As we come together to celebrate this holiday season and take stock of what we are thankful for, let us keep the thousands of San Diegans living on the streets in our hearts and minds. We as San Diegans need a reset in our approach to this seemingly intractable issue. We owe it to these unsheltered individuals—many experiencing the worst of situations—to do all that we can to help. In America’s finest city, the street is not a home.
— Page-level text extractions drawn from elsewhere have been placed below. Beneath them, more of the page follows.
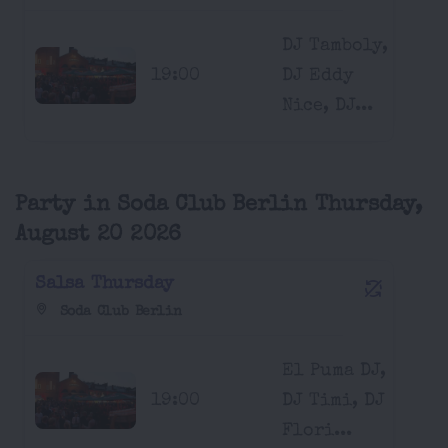
DJ Tamboly,
19:00
DJ Eddy
Nice, DJ...
Party in Soda Club Berlin Thursday,
August 20 2026
Salsa Thursday
Soda Club Berlin
El Puma DJ,
19:00
DJ Timi, DJ
Flori...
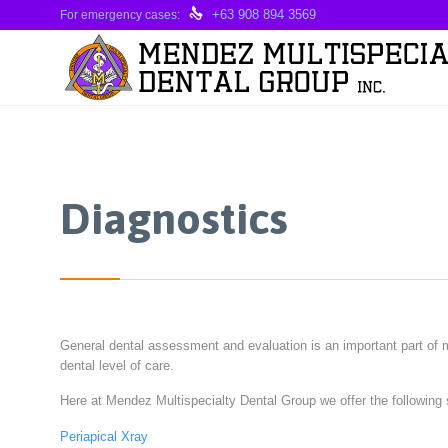

+63 908 894 3569
For emergency cases:
Diagnostics
General dental assessment and evaluation is an important part of m
dental level of care.
Here at Mendez Multispecialty Dental Group we offer the following 
Periapical Xray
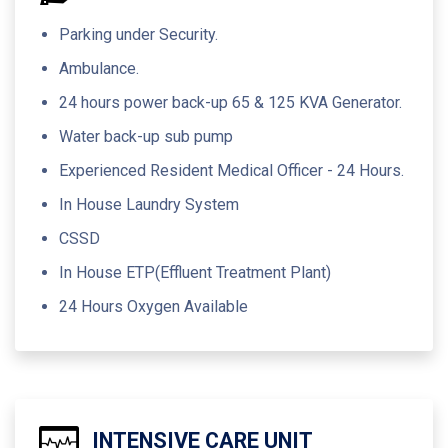
Parking under Security.
Ambulance.
24 hours power back-up 65 & 125 KVA Generator.
Water back-up sub pump
Experienced Resident Medical Officer - 24 Hours.
In House Laundry System
CSSD
In House ETP(Effluent Treatment Plant)
24 Hours Oxygen Available
INTENSIVE CARE UNIT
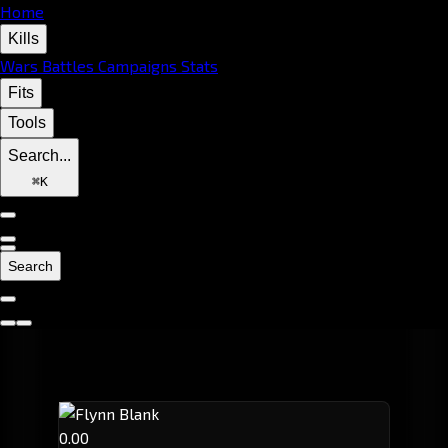
Home
Kills
Wars
Battles
Campaigns
Stats
Fits
Tools
Search...
⌘
K
Search
0.00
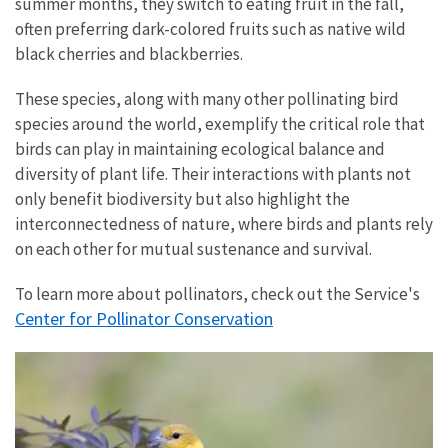
summer months, they switch to eating fruit in the fall,
often preferring dark-colored fruits such as native wild
black cherries and blackberries.
These species, along with many other pollinating bird
species around the world, exemplify the critical role that
birds can play in maintaining ecological balance and
diversity of plant life. Their interactions with plants not
only benefit biodiversity but also highlight the
interconnectedness of nature, where birds and plants rely
on each other for mutual sustenance and survival.
To learn more about pollinators, check out the Service's
Center for Pollinator Conservation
During the global Great Recession, many people lost jobs while housing prices went on to soar during an economic recovery that did not benefit everyone equally. Combined with an opioid epidemic and decades of under-funding of social services at the national, state and local levels, a perfect storm created the greatest homelessness crisis we’ve seen in a lifetime.
While it was a variety of factors that have caused this crisis, it is up to us as San Diegans to choose whether to act or accept these new “realities.” Across the United States, there is a model that has been proven to work called “housing first.” San Diego leadership claims to have adopted this model, but little has been done to fund such efforts in a long-term, sustainable way—and that needs to change.
Salt Lake City all but ended homelessness, and what they did was simple. They created housing that people living on the street actually wanted to live in, provided the new residents with plenty of on-site counseling and services to help them with any substance abuse, unemployment or mental health issues, and lastly, they created a position charged with coordinating government and nonprofit agencies’ efforts.
Similarly, Houston decreased its homeless population by 54% since 2011 by focusing on housing. It is time we learn from other cities and fully embrace and implement this proven successful model here in San Diego.
San Diego’s homelessness crisis has worsened in recent years, with as many as 8,000 people across the region living on the streets, in cars, or in our canyons and riverbeds. According to reporting done by the Voice of San Diego, it is estimated that a third of the homeless population has a serious mental illness. Importantly, 78% of homeless people surveyed said they became homeless in San Diego County.
These individuals have stories and challenges. They are our neighbors and community members. Some need assistance because of unexpected financial hardships like a medical emergency, losing a loved one or being laid off from work. In order to get back on their feet and off the streets, we owe it to our impacted residents and businesses to provide meaningful, effective solutions that have been proven to work. It is our moral obligation as a city to make this situation right.
As a candidate for City Council, I am proposing that we implement a data-driven, three-pronged approach. First, we need to provide rapid rehousing for individuals who lose a job or hit a challenging time but can still get back on their feet. They need a place to go in the short term so they don’t fall into chronic homelessness in the long term. Second, we need to implement the proven housing first model where counseling services are located on-site. Third, we need to be proactive with our resources, spreading them across the city, and not concentrating services and housing in and around downtown. That means it is up to all of us, every community across San Diego, to do our part in helping address this problem.
We cannot expect to make any progress by relying primarily on expensive and inefficient police overtime to shift the problem around instead of having properly trained professionals doing outreach. Police officers are trained to enforce laws and prevent crime, not to serve as social workers. A team of specially trained outreach workers would be more effective and use fewer resources, allowing our already under-staffed police department to focus on other priorities.
After years of disjointed reactionary policy, San Diegans are ready for real progress on homelessness. As we celebrate the holidays, let us remember that there are thousands of our homeless neighbors who need our help. I am dedicated to addressing this as my number one priority and invite you to join me in doing all that we can in 2020 to reduce homelessness, because in America’s Finest City, the street is not and cannot be a home.